Also, strictly speaking, you could even change the designer's rules and make potentials more continuous elements in Gipf. Eg, don't require people to play their potentials before they bring in their first basic piece, or even allow players to reuse potentials, or draw from a pool. It's an interesting game, but don't be confined by it.

Since you are buying the games at rather extreme costs, I'd also like to note that the Yinsh board is sufficiently large to play Gipf, Dvonn, and Tzaar, and if you have Gipf, the 3 Gipf sets, and the additional Tamsk potentials that came with Tamsk (or an extra of any of the Gipf sets -- #2 and #3 have two potentials each instead of #1's one), you have enough distinct pieces to play Tzaar and Dvonn (use the pieces with furrows in the outside edge for the red Dvonn pieces, so you can see them in a stack). You could probably come up with additional interesting games from those pieces -- I'm surprised there aren't more variants and game-system types of posts.
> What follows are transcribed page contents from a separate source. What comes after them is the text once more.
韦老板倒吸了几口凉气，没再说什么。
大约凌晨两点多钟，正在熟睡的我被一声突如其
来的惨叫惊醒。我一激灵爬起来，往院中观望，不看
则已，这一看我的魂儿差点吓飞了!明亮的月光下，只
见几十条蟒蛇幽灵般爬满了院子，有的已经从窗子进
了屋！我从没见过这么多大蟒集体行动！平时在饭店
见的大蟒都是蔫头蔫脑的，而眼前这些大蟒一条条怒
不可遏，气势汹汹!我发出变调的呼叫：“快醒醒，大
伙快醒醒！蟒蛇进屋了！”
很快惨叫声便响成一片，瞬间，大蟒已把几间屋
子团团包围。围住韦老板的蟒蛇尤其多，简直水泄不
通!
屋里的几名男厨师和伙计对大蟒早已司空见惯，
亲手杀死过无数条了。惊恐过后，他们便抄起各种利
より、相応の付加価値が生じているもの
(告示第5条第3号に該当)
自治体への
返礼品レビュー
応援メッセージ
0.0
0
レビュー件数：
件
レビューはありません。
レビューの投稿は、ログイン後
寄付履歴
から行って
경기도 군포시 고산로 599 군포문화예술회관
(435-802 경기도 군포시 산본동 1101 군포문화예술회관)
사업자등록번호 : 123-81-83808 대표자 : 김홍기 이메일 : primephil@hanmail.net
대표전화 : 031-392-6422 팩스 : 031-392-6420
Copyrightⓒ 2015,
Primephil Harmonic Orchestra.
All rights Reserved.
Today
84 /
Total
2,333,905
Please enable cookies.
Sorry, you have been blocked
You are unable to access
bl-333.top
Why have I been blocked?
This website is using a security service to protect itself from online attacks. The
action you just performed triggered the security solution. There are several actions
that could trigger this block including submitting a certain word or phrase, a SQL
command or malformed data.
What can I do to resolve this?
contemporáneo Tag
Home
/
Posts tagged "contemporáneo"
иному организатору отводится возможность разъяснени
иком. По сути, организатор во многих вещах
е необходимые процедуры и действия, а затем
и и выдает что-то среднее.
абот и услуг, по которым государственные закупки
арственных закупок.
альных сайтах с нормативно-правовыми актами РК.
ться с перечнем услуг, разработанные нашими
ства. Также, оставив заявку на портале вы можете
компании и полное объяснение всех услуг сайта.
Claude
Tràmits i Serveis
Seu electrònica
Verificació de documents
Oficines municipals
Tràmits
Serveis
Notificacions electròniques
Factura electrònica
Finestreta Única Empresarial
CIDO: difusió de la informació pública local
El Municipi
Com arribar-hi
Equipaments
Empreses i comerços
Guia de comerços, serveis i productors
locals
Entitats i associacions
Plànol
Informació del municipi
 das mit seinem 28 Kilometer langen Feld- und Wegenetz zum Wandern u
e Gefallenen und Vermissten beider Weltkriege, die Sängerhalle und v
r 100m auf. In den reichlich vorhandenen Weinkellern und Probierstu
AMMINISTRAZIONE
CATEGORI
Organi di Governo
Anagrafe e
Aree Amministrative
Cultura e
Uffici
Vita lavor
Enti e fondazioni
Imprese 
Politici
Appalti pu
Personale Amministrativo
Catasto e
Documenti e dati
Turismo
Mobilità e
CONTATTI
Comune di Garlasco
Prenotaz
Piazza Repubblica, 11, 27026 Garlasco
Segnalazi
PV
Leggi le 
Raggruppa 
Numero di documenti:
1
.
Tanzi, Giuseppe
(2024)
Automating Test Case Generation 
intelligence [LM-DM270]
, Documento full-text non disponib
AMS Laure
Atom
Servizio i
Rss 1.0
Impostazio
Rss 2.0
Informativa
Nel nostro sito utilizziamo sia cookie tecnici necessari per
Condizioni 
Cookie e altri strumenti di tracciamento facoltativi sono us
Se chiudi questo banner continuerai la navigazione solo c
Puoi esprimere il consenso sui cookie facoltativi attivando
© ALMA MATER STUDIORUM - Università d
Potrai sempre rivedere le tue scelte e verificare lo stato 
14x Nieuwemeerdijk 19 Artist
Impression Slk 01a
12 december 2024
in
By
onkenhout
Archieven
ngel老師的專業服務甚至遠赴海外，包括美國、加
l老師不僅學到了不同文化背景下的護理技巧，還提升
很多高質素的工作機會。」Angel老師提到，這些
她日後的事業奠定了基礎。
Personally, I like Yinsh the best so far, followed by Gipf, which I am still very new at. Dvonn and Tzaar are both very fixed games: I enjoy the shifting board situations more than the inexorable narrowing. I passed on Zertz since it goes even more that way. Tamsk is cute but ultimately the sand timers are uneven and the game itself is very simplistic. "Time pressure" is not much of a strategic element to make up for that.

I still don't really get connect-opposite-sides games like Punct, but it doesn't have that fixed/narrowing element, so it might end up in the better half for me, although it seems unlikely to overtake Gipf or Yinsh.